#### WORK ORDER:
I'd ask you to write out the lines below exactly, with no images.

SOURCE MATERIAL Start Marker

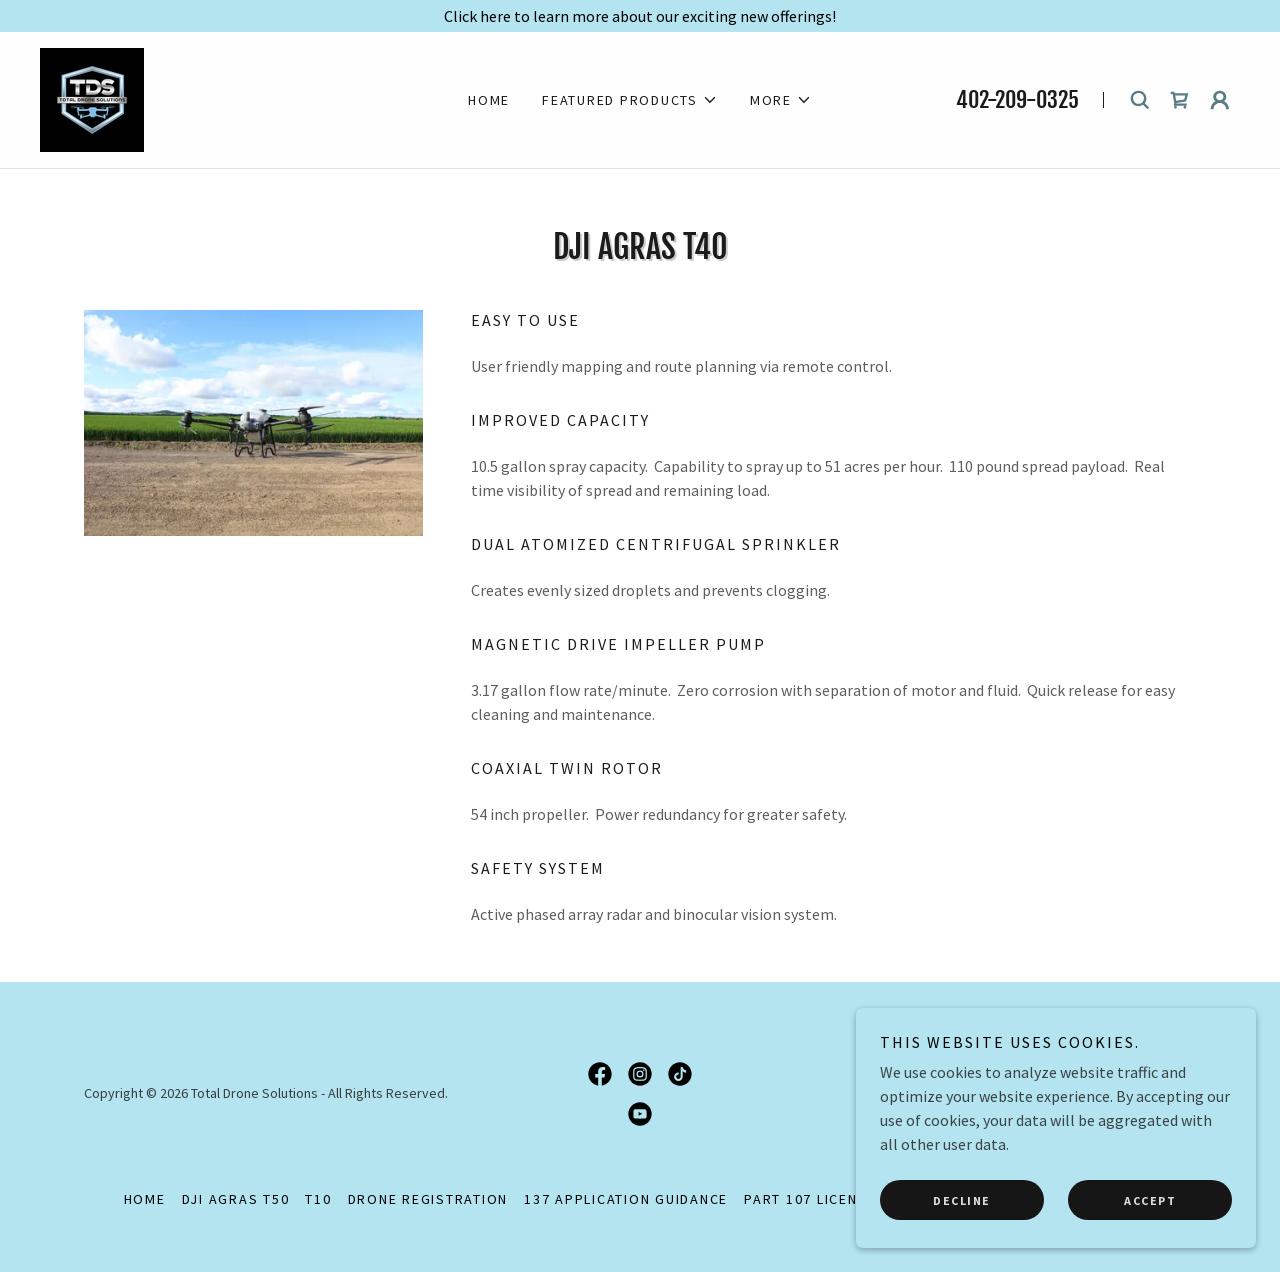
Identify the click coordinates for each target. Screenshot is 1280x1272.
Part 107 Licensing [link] (818, 1199)
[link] (92, 98)
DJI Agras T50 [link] (236, 1199)
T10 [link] (318, 1199)
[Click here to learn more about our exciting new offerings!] (640, 16)
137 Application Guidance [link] (626, 1199)
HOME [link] (489, 100)
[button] (630, 100)
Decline (962, 1200)
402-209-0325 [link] (1017, 99)
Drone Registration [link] (428, 1199)
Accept (1150, 1200)
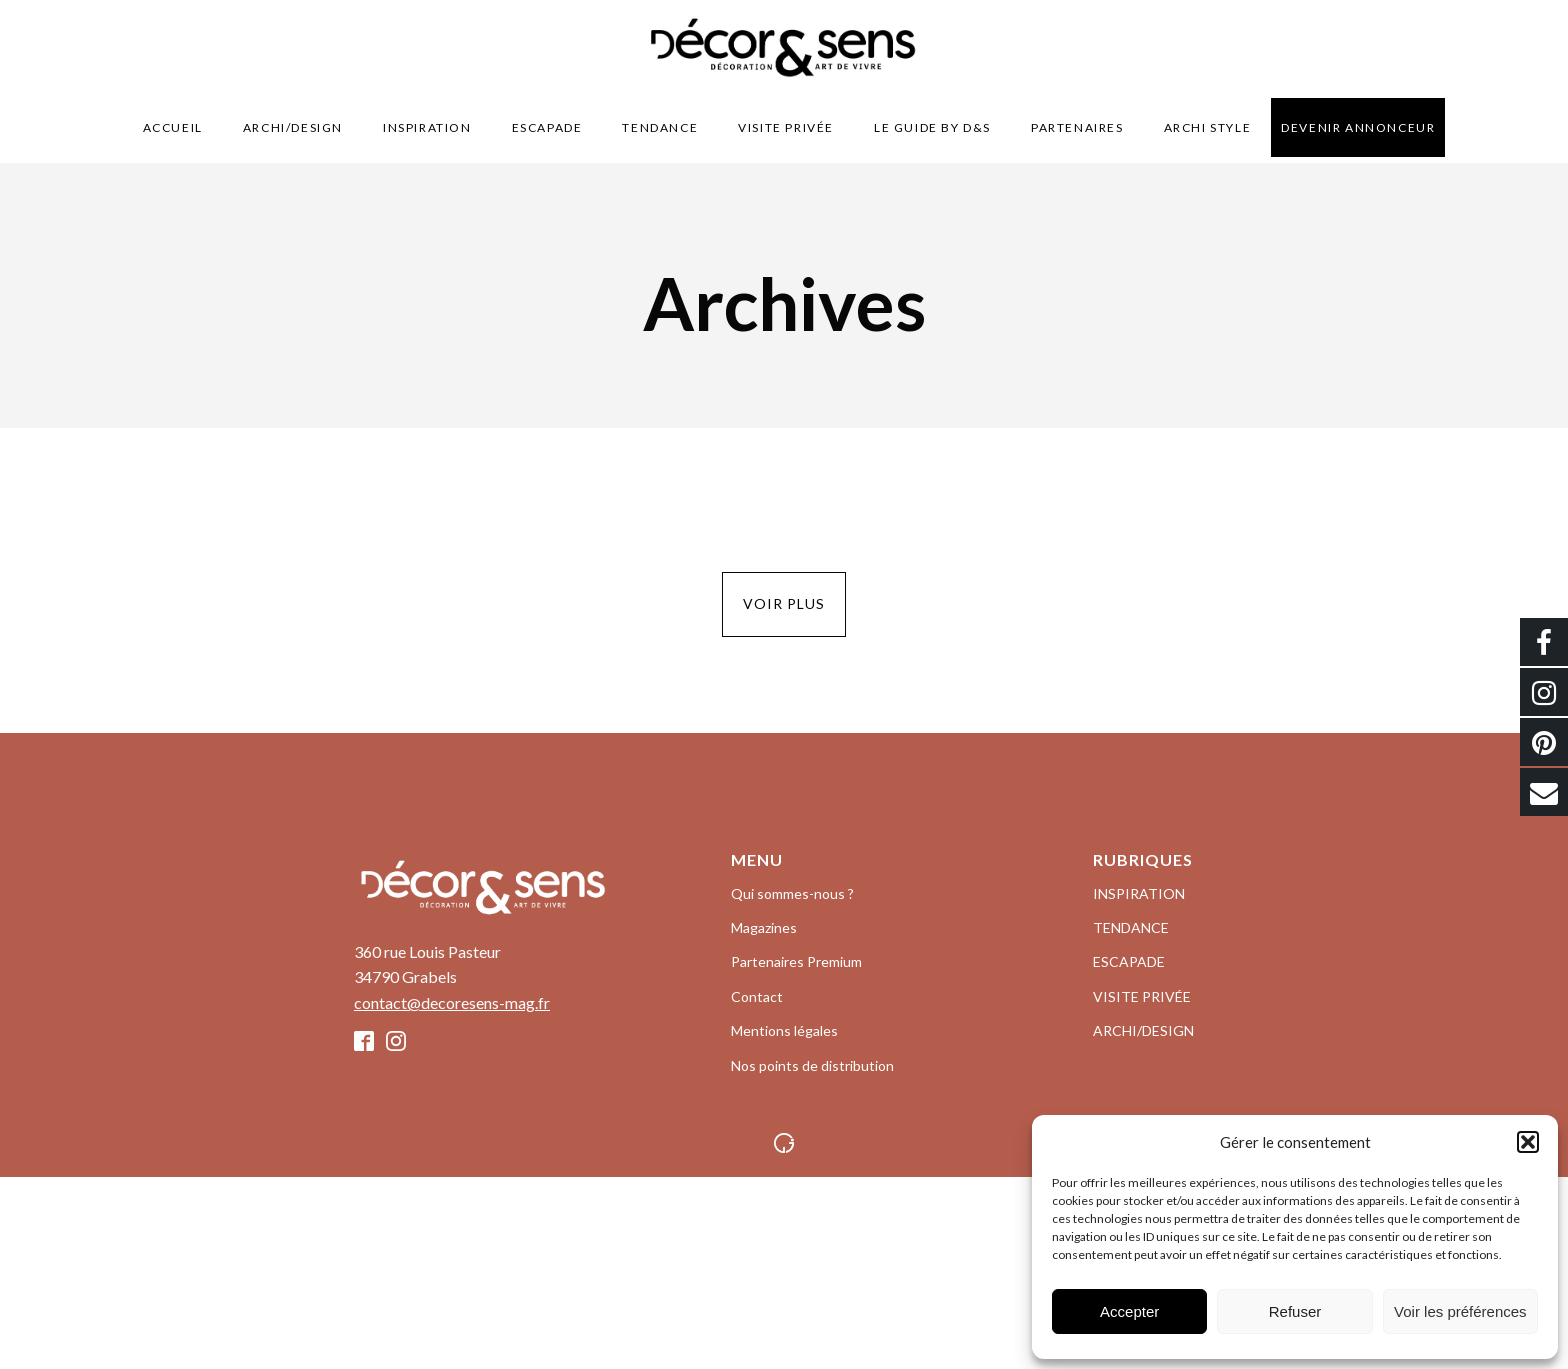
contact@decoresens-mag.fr (452, 1002)
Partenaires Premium (796, 961)
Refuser (1295, 1311)
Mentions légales (784, 1030)
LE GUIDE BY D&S (932, 127)
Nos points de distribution (812, 1065)
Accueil (173, 127)
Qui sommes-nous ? (792, 893)
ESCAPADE (547, 127)
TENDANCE (660, 127)
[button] (1528, 1142)
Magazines (764, 927)
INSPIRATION (427, 127)
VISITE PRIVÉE (786, 127)
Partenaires (1077, 127)
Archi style (1208, 127)
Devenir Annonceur (1358, 127)
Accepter (1129, 1311)
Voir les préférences (1460, 1311)
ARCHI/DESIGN (293, 127)
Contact (757, 996)
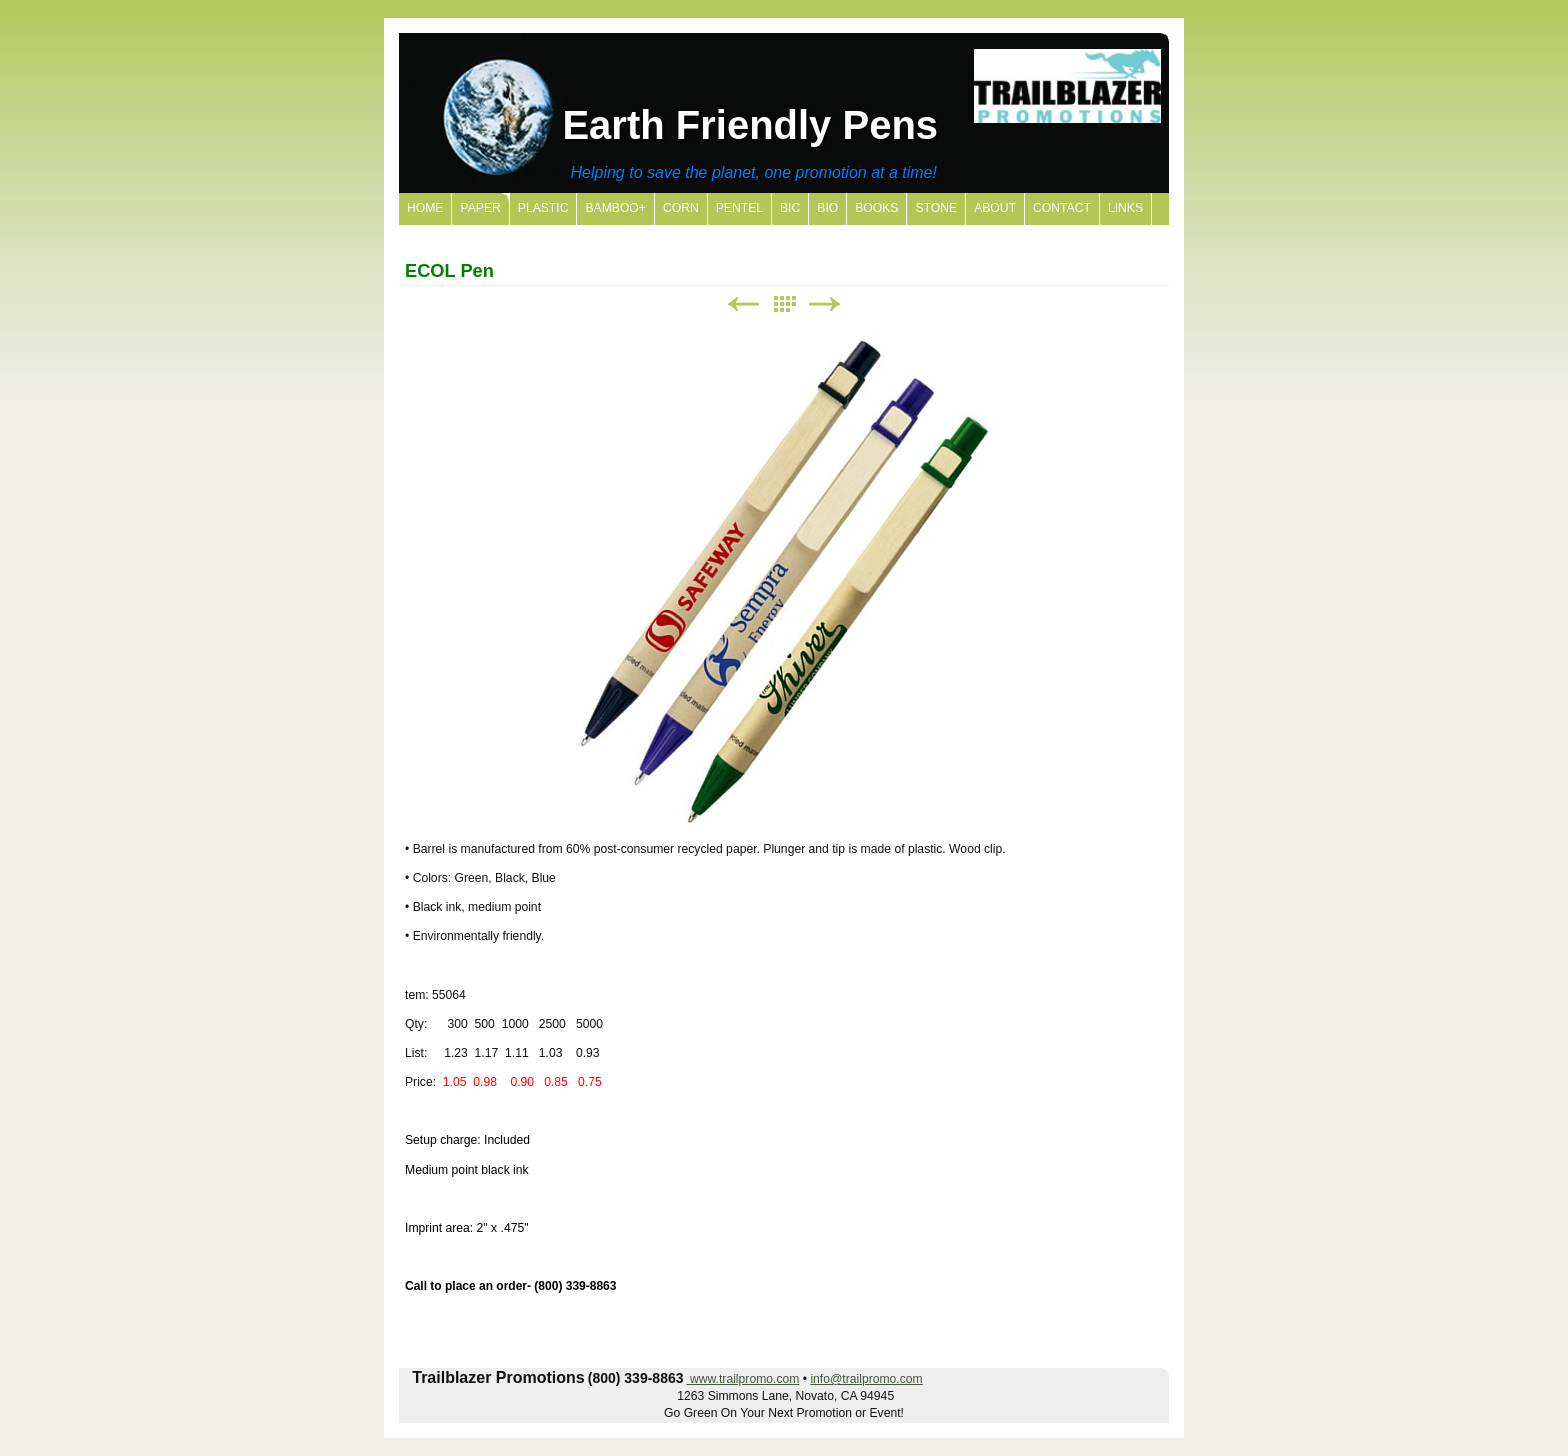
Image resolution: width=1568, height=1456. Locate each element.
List (784, 304)
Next (825, 304)
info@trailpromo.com (866, 1379)
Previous (743, 304)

SOURCE MATERIAL End Marker

#### COMPLETED EXERCISE:
Identify the click coordinates for each target. Screenshot is 1280x1272.
Part 107 Licensing [link] (818, 1199)
[link] (92, 98)
DJI Agras T50 [link] (236, 1199)
T10 [link] (318, 1199)
[Click here to learn more about our exciting new offerings!] (640, 16)
137 Application Guidance [link] (626, 1199)
HOME [link] (489, 100)
[button] (630, 100)
Decline (962, 1200)
402-209-0325 [link] (1017, 99)
Drone Registration [link] (428, 1199)
Accept (1150, 1200)
contact@decoresens-mag.fr (452, 1002)
Partenaires Premium (796, 961)
Refuser (1295, 1311)
Mentions légales (784, 1030)
LE GUIDE BY D&S (932, 127)
Nos points de distribution (812, 1065)
Accueil (173, 127)
Qui sommes-nous ? (792, 893)
ESCAPADE (547, 127)
TENDANCE (660, 127)
[button] (1528, 1142)
Magazines (764, 927)
INSPIRATION (427, 127)
VISITE PRIVÉE (786, 127)
Partenaires (1077, 127)
Archi style (1208, 127)
Devenir Annonceur (1358, 127)
Accepter (1129, 1311)
Voir les préférences (1460, 1311)
ARCHI/DESIGN (293, 127)
Contact (757, 996)
Image resolution: width=1568, height=1456. Locate each element.
List (784, 304)
Next (825, 304)
info@trailpromo.com (866, 1379)
Previous (743, 304)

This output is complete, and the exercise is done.